→ Instructions for the task
Where a record contains an image, leave the image out and print the rest exactly.

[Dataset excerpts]
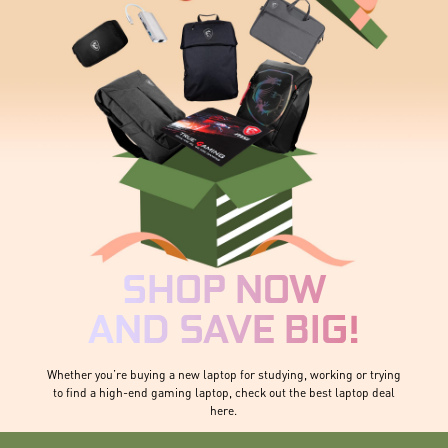
SHOP NOW
AND SAVE BIG!
Whether you’re buying a new laptop for studying, working or trying
to find a high-end gaming laptop, check out the best laptop deal
here.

→ Solution to this problem
SHOP NOW
AND SAVE BIG!
Whether you’re buying a new laptop for studying, working or trying
to find a high-end gaming laptop, check out the best laptop deal
here.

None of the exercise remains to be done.